Kafaların karışık, gönüllerin bulanık, bakışların şaşı olduğu bir zaman diliminde yaşıyoruz. Bundan çok değil çeyrek asır önce cami kürsülerinde cemaate, "zaman sana uymuyorsa sen zamana uy" sözünün tehlikeleri anlatılır, Müslümanlığın kıvamının, zamanın gidişatına, yani "dünyevîleşmeye" direnmekle kaim olduğu vurgulanırdı.
Geçmiş peygamberlerin kavimlerin ortak hikayesini teşkil eden kadim arızanın âhir zamandaki müradifi olan "dünyevîleşme" illetine karşı, kökü derinlere giden bir tavırla direnç gösterirdi müslüman toplumumuz. "Eski köye" getirilmek istenen "yeni âdet"lere karşı, özellikle de "gâvur icadı" şeylerse, refleksif de olsa tutum alır, böyle şeyleri hayatımıza sokmamak için özel bir hassasiyet gösterirdik.
Şimdilerde "zaman sana uymuyorsa, sen zamana uy" sözünün anlattığı mazmunu, "çağı yakalama" , "global düşünme" , "dünyayla bütünleşme" ... gibi -bir yanı mutlaka ekonomiye bakan- cezbedici cümleler eşliğinde "hal" olarak yaşıyoruz.
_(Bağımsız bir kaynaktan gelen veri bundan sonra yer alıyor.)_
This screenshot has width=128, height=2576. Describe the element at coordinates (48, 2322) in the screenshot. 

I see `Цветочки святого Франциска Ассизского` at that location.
Genellikle Tanzimat'la başlatılan, ama fiilen Cumhuriyet'le hayata geçirilen modernleşme maceramız, geldiğimiz noktada Tanzimat aydınlarına dahi parmak ısırtacak raddeye ulaşmış bulunuyor. En "muhafazakar" bilinen kimse ve kesimlerde dahi bin yılı aşan müktesebata "yukarıdan", ya da daha doğrusu "dışarıdan" bakma tavrı hakim; artık yeni bir kimliğimiz, yeni bir vizyonumuz, yeni bir Din ve dünya algımız var.